Minority Languages and Political Participation in Ghana

Multidisciplinary Type I Proposal (exploratory research)

Among the many determinants of political participation, demographic characteristics are often considered a key driver (Olken and Pande, 2019). In ethnically diverse settings, ethnicity is often deeply interrelated with language, and usually ethnic minorities are also language minorities, confounding each other (Alesina et al., 2003; Davies and Elder, 2004). While previous research has focused on the study of ethnicity as a determinant of political participation (Easterly and Levine, 1997; Miguel and Gugerty, 2005), language barriers have been comparatively overlooked, despite the fact that minority language speakers may face different obstacles to participation. Ghana is a highly linguistically fractionalized country, with more than 80 spoken languages. Out of these, only English and six local languages are used in electoral education (EOM, 2020). Thus, the political participation of many citizens may be constrained due to a lack of integration of minority languages in the democratic process. Although there have been efforts by Ghana’s National Commission for Civic Education to provide voter education to minority language speakers, these have reportedly been hampered by scarce resources (EOM, 2020).

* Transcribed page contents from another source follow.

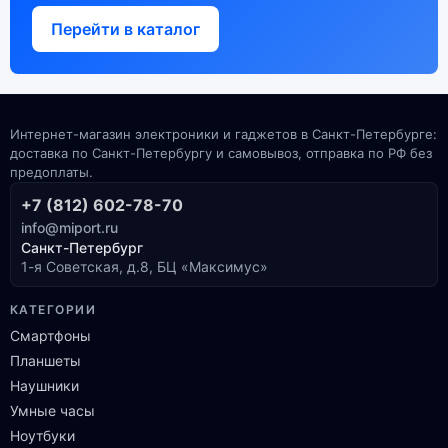
Перейти в каталог
Интернет-магазин электроники и гаджетов в Санкт-Петербурге:
доставка по Санкт-Петербургу и самовывоз, отправка по РФ без
предоплаты.
+7 (812) 602-78-70
info@miport.ru
Санкт-Петербург
1-я Советская, д.8, БЦ «Максимус»
КАТЕГОРИИ
Смартфоны
Планшеты
Наушники
Умные часы
Ноутбуки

In this project, we combine methods from economics and linguistics to investigate the barriers to electoral participation for ethnic minorities in Ghana, and potential solutions to address them. First, we intend to explore the extent to which there is a disrupted flow of information due to linguistic frictions in political campaigning, disentangling this aspect from other possible barriers for minorities, such as lack of political trust (Nwankwo and Okafor, 2017), voter intimidation (Adigun, 2020), or lower incomes (Anaman and Bukari, 2021). Second, based on these descriptive findings, we will develop randomizable interventions to overcome specific barriers for informed electoral participation of linguistic minorities.